The Bone Polisher
Page 17
“I haven’t,” I said.
He passed a hand over his forehead. “I don’t remember the last time I laughed.”
“Ferris,” I said reprovingly, “you laughed when your dogs attacked me.”
“Heek,” he said, and both eyes disappeared. “You looked like you had wet your pants.”
It was a smile, sort of. As much of one as I was likely to get. “I need your help,” I said.
He got comfortable, a man in his milieu. “Of course you do. Why else would you have climbed my fence?”
“I want you to throw a wake for Max.”
Whatever he’d expected, that wasn’t it. “A wake? Whatever for?”
I’d expected a refusal, but not a question. “That’s not how I work,” I said. “I have ideas first and then figure out why I had them.”
“How haphazard.”
“I prefer to think of it as instinctive.”
“I’m sure you do,” he said. “What makes you think I’d consider such a thing?”
“We’ve already covered that. For Max.”
“For years,” he said, “I thought it was a question: ‘Should old acquaintance be forgot?’ My answer was always yes. As quickly as possible.”
“But you didn’t forget.”
“Not for lack of trying. Lord, how I tried.” He toyed with the brass box and then looked up. At Henry.
“Why not?” Henry said.
“An excellent question,” Hanks said promptly, “and one that isn’t asked often enough. I knew a prostitute once, a woman of almost inexhaustible willingness, and that was her credo. Anything anyone asked her to do, she replied, ‘Why not?’ Wound up owning half of North Hollywood. Ever wondered why they call it North Hollywood?”
“Because it’s north of Hollywood.”
“You lack poetry,” Hanks said. “You should spend time with Henry.” He fondled the ears of the nearest dog. “Why me? And don’t give me sentimentalism.”
“You can afford it,” I said. “And it would amuse you.”
He closed both eyes. “It might at that.”
“You haven’t laughed in years,” I pointed out.
“I ain’t never heard him laugh,” Henry said solemnly.
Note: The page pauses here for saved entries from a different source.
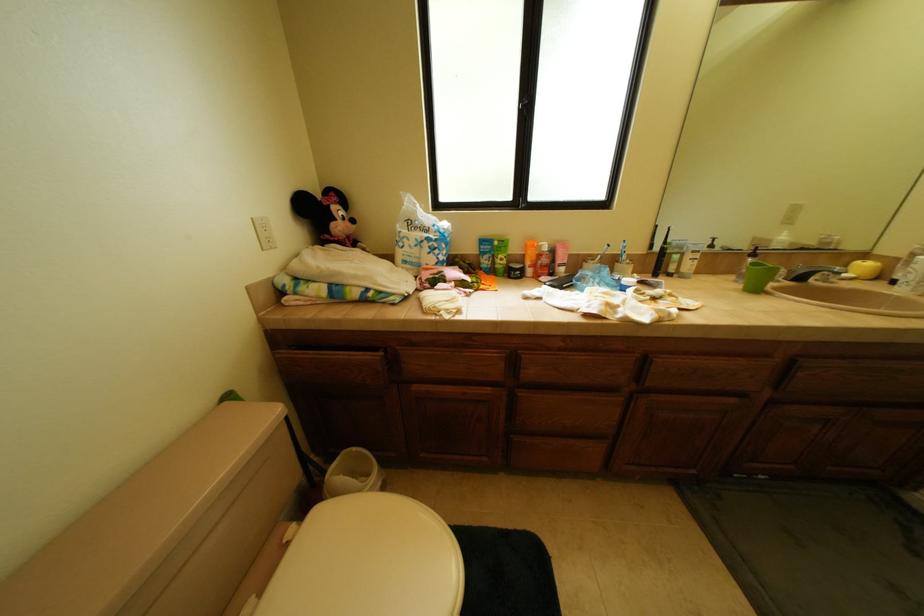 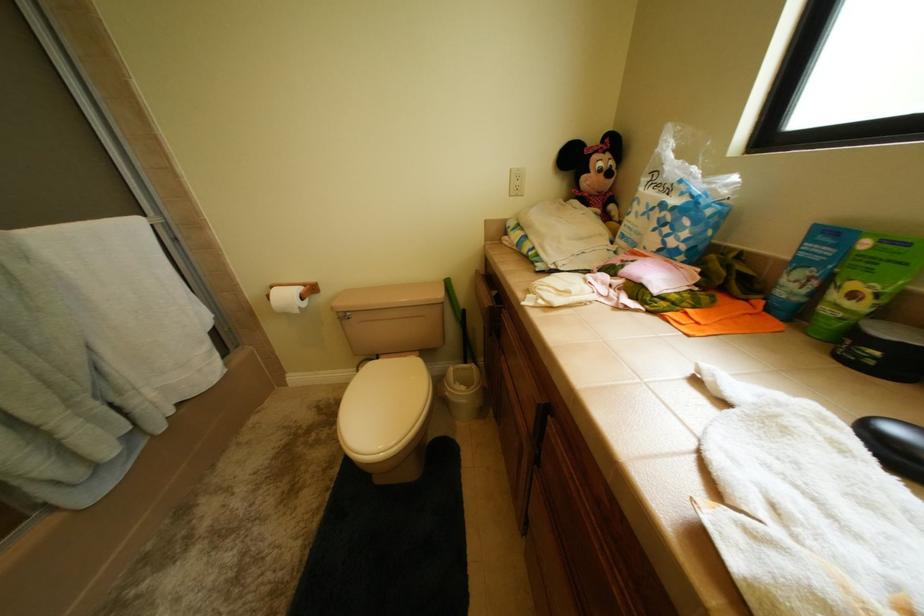 First-person continuous shooting, in which direction is the camera rotating?

The camera's rotation is toward left-down. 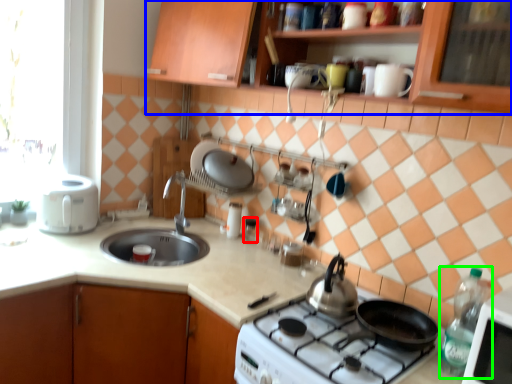 Question: Considering the real-world distances, which object is closest to appliance (highlighted by a red box)? cabinetry (highlighted by a blue box) or kitchen appliance (highlighted by a green box).

Choices:
 (A) cabinetry
 (B) kitchen appliance

Answer: (A) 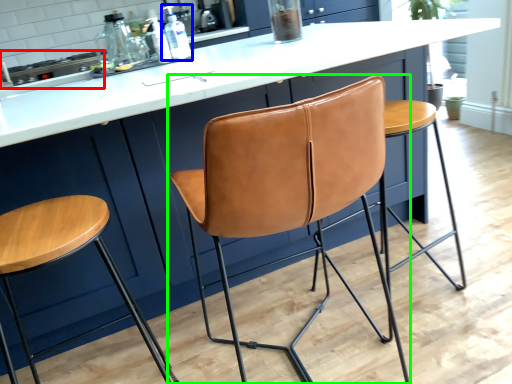 Question: Based on their relative distances, which object is farther from appliance (highlighted by a red box)? Choose from bottle (highlighted by a blue box) and chair (highlighted by a green box).

Choices:
 (A) bottle
 (B) chair

Answer: (B)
Hanks still had his eyes closed, but the left corner of his mouth went up. “Halloween’s around the corner.”
“Great,” I said. “A theme.”
“I don’t entertain at home,” he said, opening his eyes.
“And I wouldn’t ask you to. I want it in West Hollywood.”
“The dreariest of venues.”
“It’s your chance,” I said, “to show them how it should be done.”
The right corner of his mouth went up, too. It made him look almost pleasant. “If I do it,” he said, “I’ll give them an evening they’ll never forget.”
“Anything you want, as long as it’s legal.”
“Where have you been? Everything’s legal these days.”
“You’ll do it, then.”
He lifted the paws of the dog nearest him and clapped them together lightly in applause. “I’ll think about it. Call Henry at six tomorrow evening.”
“You’re not as bad as they say you are.”
“No one’s as bad as they say he is. I used to come pretty close, though.” His eyes widened. “I thought you didn’t know anything about me.”
“I lied.”
“We’ll have lots of time to talk about me while we plan this thing.” He waved the words away like smoke. “If I do it. It’ll broaden your frame of reference.” He picked up the ivory box and slammed it onto the tabletop. “Henry,” he said, “it’s midnight. I’ve practically promised this man a favor. Now can I have a fucking cigar?”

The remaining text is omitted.